Attualmente sei impegnato a tempo pieno con la tua “Andre Agassi Foundation for Education”, che assiste i bambini meno fortunati permettendo loro di studiare: perché hai scelto proprio questo settore per il tuo impegno sociale e la tua beneficenza?

Il mio destino nel tennis è nato in un certo senso da una mancanza di scelta, per questo il fattore istruzione è per me molto importante. Quando vedo i bambini che non hanno alcuna possibilità di scegliere per la propria vita, a cui è preclusa la via della formazione, del college, dell’università, bambini vittime dei danni ambientali, della violenza, della droga, delle condizioni economiche disagiate, penso che fornire loro opportunità di formazione significhi soprattutto offrire gli strumenti per meglio assecondare le loro aspirazioni.

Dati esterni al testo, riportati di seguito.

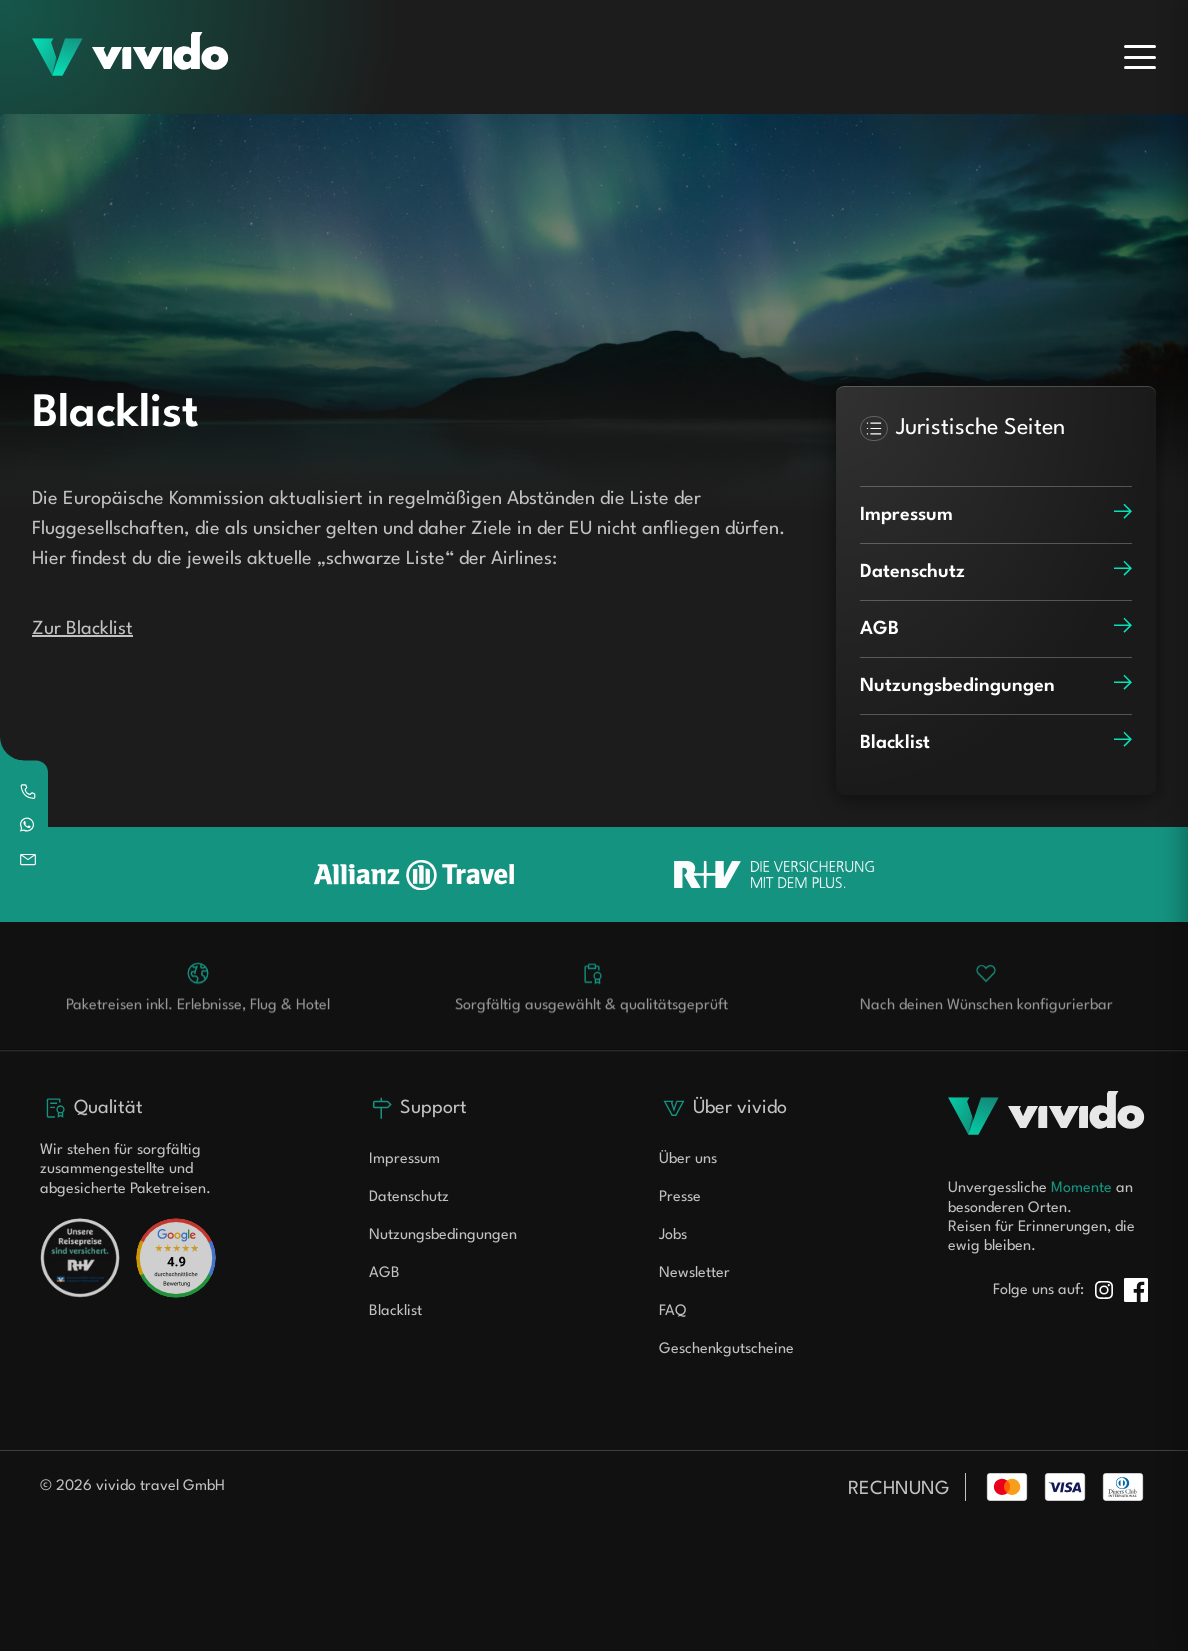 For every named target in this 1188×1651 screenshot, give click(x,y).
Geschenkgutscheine (726, 1349)
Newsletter (694, 1273)
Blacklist (395, 1311)
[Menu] (1140, 57)
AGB (384, 1273)
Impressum (404, 1159)
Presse (680, 1197)
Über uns (688, 1159)
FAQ (672, 1311)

Dal 2007 sei Ambasciatore dell’Eleganza Longines. Altri sportivi rivestono questo ruolo, ma la tua investitura come rappresentante di Longines è particolarmente importante in quanto è avvenuta in occasione del lancio della linea Sport di Longines. Che ricordi hai del tuo incontro con il celebre marchio svizzero?

La cosa che ricordo maggiormente è stato l’impegno di Longines in ambiti affini ai miei. Al di là del talento dell’azienda nel realizzare e commercializzare orologi di qualità, la filosofia Longines del fare e del “fare bene”, anche al di fuori del suo specifico settore manifatturiero, mi ha colpito. E ciò è avvenuto proprio mentre la mia Fondazione benefica si stava sviluppando. Abbiamo molti valori condivisi e posso dire senz’altro che esiste una sinergia fra Longines e l’attività della mia Fondazione in campo educativo.

Quali sono i valori che senti in comune con Longines?

Penso che, oltre a quanto detto sopra, l’elemento e il valore di fondo che condividiamo sia la disciplina nel lavorare bene e nel restituire alla comunità, attraverso eventi e interventi, una parte delle risorse che abbiamo conseguito con le nostre attività.